→ WHAT THE EXERCISE ASKS: Go through the records and report each line in which the word "that" occurs.

[Stored data entries]
[Start of section]

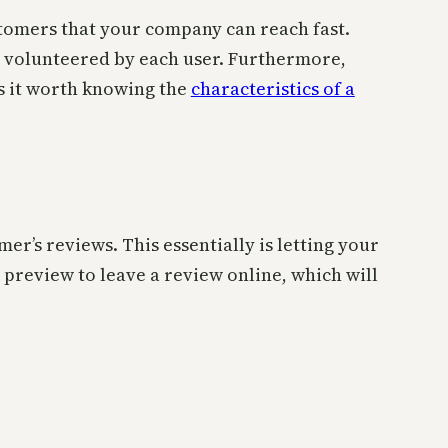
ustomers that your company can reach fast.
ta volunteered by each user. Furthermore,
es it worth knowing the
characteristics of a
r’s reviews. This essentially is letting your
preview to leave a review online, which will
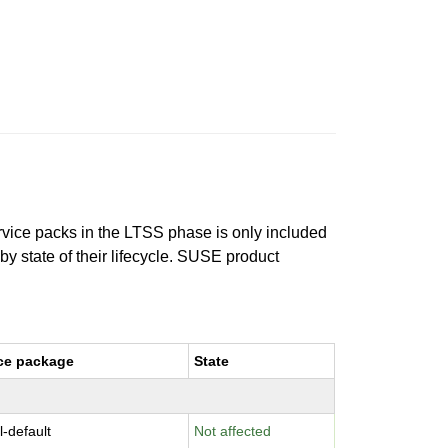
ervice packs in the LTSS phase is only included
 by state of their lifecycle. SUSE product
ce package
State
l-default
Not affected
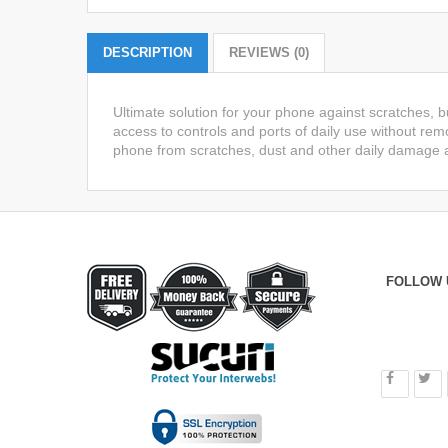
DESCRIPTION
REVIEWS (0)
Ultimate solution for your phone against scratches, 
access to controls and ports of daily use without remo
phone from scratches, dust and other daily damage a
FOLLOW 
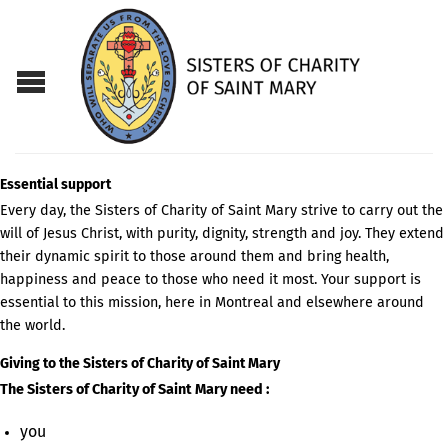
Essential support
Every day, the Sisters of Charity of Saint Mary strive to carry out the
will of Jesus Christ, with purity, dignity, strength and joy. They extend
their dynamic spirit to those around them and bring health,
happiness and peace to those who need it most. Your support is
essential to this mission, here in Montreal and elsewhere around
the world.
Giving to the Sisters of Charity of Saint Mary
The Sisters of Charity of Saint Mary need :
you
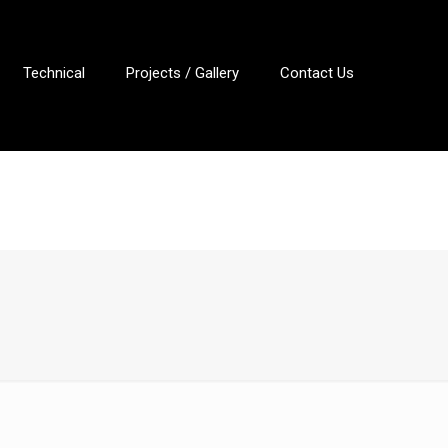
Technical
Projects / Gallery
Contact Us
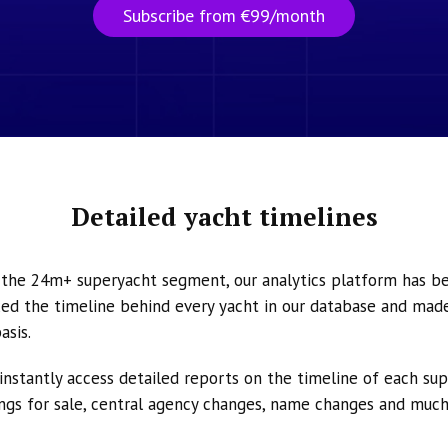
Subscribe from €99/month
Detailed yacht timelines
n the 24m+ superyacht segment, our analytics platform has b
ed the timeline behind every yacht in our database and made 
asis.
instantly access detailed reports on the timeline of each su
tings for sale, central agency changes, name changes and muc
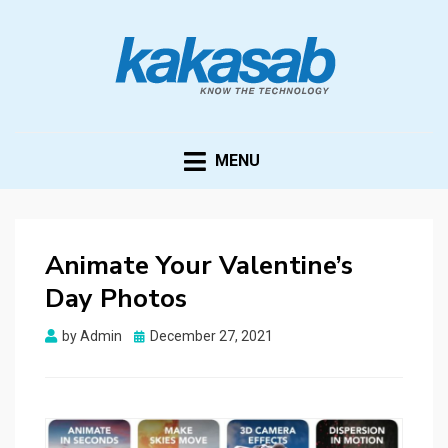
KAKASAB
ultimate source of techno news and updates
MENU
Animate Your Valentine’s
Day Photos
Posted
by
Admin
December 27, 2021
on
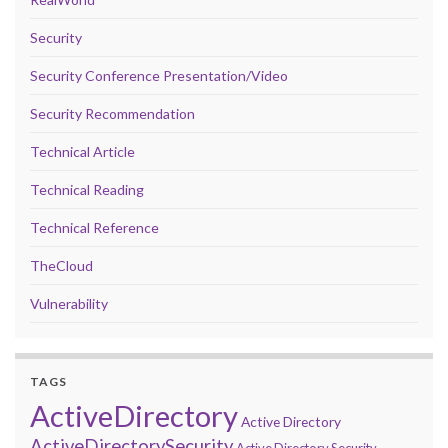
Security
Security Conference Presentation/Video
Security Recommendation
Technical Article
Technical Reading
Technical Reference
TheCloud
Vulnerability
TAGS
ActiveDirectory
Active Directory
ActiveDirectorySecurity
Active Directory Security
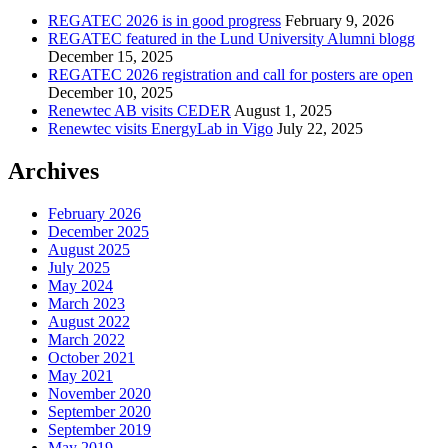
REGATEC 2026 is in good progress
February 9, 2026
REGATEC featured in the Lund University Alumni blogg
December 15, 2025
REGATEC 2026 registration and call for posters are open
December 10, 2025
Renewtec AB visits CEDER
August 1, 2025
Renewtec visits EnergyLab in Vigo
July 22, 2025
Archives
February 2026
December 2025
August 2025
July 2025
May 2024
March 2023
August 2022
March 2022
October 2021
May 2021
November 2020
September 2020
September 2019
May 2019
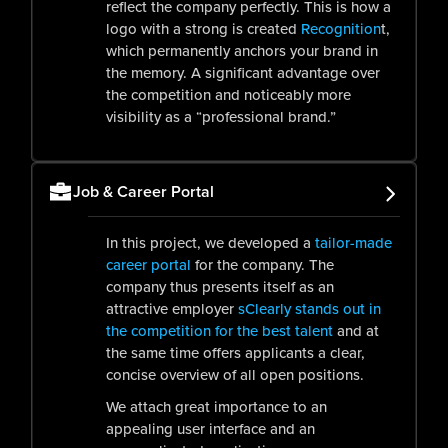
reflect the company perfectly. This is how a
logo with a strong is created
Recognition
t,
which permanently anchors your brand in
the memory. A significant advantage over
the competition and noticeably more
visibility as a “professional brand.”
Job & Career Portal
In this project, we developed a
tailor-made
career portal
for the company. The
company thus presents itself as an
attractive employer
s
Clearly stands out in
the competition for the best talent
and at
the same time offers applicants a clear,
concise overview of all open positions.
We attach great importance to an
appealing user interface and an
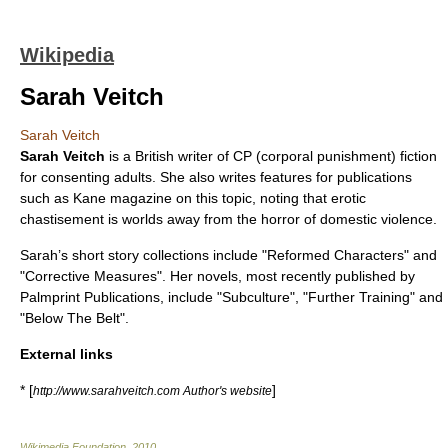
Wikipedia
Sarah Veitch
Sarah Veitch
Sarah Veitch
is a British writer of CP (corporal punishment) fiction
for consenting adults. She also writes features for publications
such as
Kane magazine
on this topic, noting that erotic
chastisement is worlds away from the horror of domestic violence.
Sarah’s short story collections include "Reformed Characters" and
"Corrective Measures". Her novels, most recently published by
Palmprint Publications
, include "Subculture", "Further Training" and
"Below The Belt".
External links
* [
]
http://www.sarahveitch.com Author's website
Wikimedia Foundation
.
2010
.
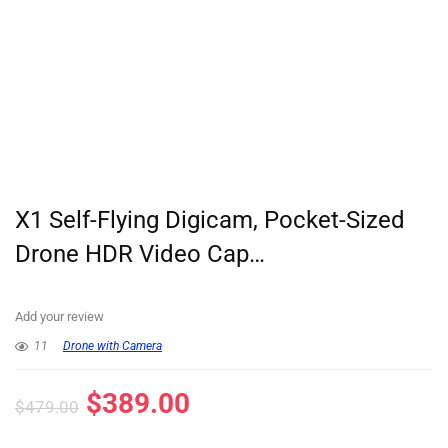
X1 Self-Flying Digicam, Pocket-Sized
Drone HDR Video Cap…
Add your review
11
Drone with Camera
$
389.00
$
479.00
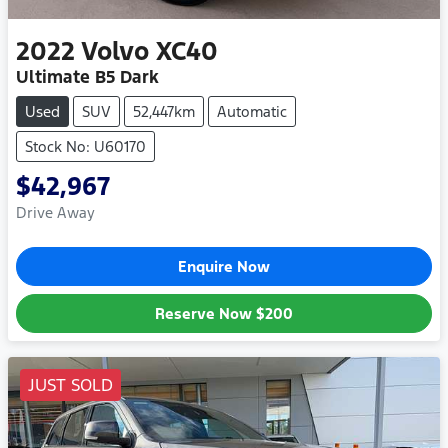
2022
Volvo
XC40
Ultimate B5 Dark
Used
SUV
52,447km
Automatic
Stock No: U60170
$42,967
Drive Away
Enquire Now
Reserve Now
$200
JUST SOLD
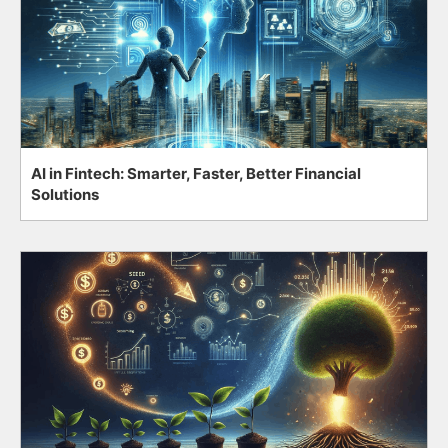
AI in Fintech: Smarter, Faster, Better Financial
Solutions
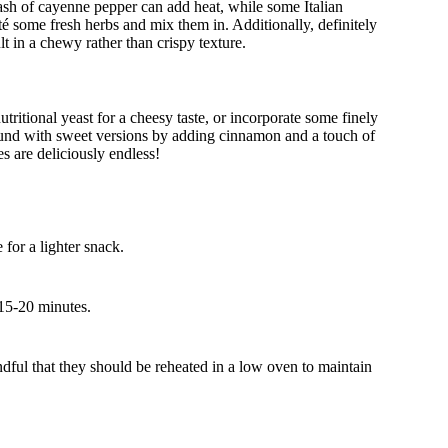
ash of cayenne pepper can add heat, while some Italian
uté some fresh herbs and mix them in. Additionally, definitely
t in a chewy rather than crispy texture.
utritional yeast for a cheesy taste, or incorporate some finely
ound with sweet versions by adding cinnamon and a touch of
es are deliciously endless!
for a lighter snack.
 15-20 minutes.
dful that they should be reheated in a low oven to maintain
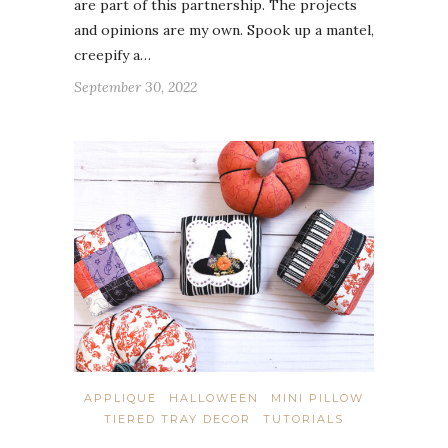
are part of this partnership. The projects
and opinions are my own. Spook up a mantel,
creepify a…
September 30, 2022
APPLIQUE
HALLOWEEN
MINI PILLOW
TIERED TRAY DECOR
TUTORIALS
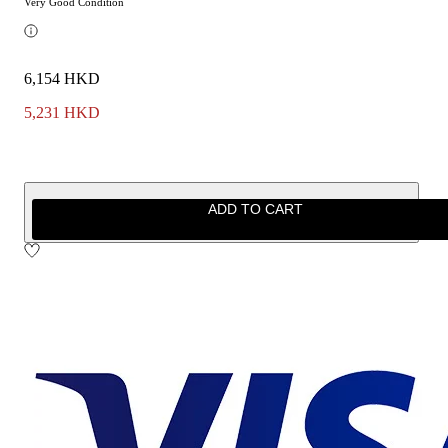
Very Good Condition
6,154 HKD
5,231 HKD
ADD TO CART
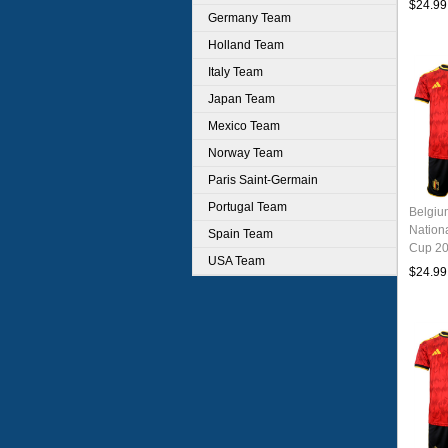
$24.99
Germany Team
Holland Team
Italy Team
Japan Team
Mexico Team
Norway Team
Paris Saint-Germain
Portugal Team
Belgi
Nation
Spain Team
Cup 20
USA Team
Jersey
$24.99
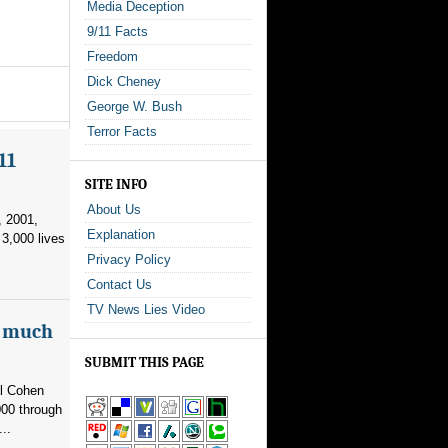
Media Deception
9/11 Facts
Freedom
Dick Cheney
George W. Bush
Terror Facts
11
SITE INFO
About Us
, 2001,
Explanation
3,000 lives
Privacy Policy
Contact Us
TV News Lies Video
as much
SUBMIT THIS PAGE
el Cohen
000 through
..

[End of section]

→ RESULT OF THIS EXERCISE:
ustomers that your company can reach fast.
on this topic, noting that erotic
dful that they should be reheated in a low oven to maintain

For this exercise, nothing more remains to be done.